#### WHAT YOU NEED TO DO:
From the data below, tally each line that has "千葉県浦安市" in it, then give that tally without comment.

START DATA PROVIDED

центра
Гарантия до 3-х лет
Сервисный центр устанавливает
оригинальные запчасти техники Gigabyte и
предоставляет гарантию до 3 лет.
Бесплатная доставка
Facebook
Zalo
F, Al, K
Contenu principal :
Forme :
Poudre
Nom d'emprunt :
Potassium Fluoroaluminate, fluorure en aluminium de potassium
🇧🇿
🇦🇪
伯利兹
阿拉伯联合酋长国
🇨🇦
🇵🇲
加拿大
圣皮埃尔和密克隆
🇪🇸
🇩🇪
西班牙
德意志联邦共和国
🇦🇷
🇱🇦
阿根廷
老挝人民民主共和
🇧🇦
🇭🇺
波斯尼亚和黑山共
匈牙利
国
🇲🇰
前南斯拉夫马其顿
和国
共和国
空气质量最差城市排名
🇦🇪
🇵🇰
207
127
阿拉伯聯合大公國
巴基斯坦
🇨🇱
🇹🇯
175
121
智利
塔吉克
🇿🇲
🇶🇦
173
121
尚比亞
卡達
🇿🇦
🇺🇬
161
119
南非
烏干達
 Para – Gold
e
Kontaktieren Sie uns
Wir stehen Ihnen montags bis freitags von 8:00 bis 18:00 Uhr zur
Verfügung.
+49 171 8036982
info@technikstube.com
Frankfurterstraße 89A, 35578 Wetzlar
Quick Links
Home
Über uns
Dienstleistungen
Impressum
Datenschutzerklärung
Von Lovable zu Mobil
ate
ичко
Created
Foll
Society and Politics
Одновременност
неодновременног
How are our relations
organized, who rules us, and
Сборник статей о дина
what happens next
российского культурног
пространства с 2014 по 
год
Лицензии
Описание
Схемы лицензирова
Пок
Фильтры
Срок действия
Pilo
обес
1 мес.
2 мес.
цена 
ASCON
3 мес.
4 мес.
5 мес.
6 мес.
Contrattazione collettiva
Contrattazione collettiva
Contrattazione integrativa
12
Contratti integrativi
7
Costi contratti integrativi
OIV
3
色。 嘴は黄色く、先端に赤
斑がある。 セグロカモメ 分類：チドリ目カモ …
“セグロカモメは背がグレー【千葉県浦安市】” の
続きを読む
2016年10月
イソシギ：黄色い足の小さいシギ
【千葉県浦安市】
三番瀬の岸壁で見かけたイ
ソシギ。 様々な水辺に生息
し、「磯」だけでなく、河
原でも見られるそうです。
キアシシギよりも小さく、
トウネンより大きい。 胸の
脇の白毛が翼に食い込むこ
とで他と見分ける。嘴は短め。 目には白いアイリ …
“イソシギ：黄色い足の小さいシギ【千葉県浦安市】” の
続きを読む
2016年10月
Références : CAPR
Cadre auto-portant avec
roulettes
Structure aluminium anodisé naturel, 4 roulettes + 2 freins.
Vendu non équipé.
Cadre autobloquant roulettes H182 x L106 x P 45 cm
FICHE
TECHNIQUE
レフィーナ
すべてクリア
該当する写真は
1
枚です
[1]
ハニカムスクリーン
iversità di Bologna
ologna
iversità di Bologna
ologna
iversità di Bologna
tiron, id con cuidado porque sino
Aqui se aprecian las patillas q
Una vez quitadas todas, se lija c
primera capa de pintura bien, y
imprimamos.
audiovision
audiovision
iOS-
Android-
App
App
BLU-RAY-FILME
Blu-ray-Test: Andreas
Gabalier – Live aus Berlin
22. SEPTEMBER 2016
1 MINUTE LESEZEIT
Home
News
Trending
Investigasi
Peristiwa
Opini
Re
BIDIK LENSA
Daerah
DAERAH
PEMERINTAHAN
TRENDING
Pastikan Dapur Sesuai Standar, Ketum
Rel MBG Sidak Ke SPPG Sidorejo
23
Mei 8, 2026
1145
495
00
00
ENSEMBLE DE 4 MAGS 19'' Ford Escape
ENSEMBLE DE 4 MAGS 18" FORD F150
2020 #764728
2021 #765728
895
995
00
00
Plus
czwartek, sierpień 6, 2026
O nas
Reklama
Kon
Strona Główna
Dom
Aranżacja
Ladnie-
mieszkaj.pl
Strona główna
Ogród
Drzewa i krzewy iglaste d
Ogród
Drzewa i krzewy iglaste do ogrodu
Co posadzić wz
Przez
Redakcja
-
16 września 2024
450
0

END DATA PROVIDED

#### ANSWER SPACE:
3